PO 1 : Realized that knowledge of subjects in other faculties such as humanities, performing arts, Social Sciences etc. can have greatly and effectively influence  which inspires evolving new Scientific theories and inventions.
PO 2 : Imbibed ethical, moral and social values in personal and social life leading highly cultured and Civilized personality.
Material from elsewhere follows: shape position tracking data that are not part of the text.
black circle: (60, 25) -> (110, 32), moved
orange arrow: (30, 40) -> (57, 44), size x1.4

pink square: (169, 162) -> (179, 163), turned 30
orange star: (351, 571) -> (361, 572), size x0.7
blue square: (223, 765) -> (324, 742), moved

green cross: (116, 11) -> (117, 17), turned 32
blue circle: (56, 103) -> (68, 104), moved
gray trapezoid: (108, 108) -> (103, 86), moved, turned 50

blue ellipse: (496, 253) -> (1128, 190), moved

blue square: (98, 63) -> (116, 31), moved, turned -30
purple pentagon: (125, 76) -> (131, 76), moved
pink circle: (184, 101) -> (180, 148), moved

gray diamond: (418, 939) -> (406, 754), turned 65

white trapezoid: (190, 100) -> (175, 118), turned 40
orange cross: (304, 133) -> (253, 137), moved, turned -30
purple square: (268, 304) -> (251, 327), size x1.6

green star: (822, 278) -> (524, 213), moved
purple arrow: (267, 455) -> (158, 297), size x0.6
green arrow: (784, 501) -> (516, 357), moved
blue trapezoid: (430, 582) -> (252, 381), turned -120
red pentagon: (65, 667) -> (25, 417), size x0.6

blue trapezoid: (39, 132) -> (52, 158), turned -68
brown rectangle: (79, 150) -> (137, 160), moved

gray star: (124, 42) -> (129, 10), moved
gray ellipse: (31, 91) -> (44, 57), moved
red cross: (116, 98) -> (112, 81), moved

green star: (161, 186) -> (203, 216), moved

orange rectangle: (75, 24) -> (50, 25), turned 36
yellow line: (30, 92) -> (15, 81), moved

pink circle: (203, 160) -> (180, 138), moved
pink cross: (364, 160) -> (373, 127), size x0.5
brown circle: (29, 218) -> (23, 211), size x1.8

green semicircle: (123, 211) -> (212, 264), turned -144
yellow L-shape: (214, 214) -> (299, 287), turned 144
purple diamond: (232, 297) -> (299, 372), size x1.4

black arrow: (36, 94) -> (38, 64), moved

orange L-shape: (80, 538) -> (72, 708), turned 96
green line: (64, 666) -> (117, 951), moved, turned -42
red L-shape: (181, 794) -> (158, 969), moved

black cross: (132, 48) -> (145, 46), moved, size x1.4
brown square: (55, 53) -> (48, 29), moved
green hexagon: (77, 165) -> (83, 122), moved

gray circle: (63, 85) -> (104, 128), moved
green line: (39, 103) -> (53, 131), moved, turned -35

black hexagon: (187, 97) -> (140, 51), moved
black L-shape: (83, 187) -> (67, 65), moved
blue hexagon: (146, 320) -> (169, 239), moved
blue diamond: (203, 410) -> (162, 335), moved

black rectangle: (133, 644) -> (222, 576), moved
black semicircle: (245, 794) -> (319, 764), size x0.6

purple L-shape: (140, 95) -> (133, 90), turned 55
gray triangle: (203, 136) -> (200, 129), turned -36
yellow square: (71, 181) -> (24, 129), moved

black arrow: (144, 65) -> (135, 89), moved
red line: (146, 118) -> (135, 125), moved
It developes various communication skills such as reading, listening, speaking, etc., which we will help in expressing ideas and views clearly and effectively.
PO 3 : Realized that pursuit of knowledge is a lifelong activity and combining  untiring efforts and positive attitude and other necessary qualities that lead towards a successful life.
PO 4 : Developed scientific outlook not only with respect to science subjects but also in all aspects related to life.

PROGRAM SPECIFIC OUTCOME:

PSO 1 : Ability to calculate and reason to design complex and critical financial models for Bank and Insurance Companies.
PSO 2 : Ability to understand both concrete and abstract problems.
PSO 3 : Ability to make critical observations.
PSO 4 :Ability to accurately organize, analyze and interpret data.
PSO 5 : Develop the mathematical logic which is very useful for solving mathematical reasoning Problems.

COURSE OUTCOME:

CO 1 : DIFFERENTIAL CALCULUS AND TRIGNOMETRY

  • To find out the points of discontinuity for functions and classify them.
  • To understand the consequences of the intermediate value theorem for continuous functions.
  • To apply mathematical methods involving arithmetic, algebra, geometry, and graphs to solve problems.
  • Knowledge of Trigonometric identities and experience deriving identities.

CO 2 : INTEGRAL CALCULUS

  • Solve definite and indefinite integrals using substitution, integration by parts, and tables.
  • Compute differential and integral operations (partial derivatives, gradients, double integrals, etc.) and Change coordinates (e.g., polar, cylindrical, etc.)
  • Compute standard types of integrals (curve integrals, area integrals, surface integrals,etc.)
  • Compute integrals using standard theorems (e.g. with potential functions, Green’s theorem, etc.)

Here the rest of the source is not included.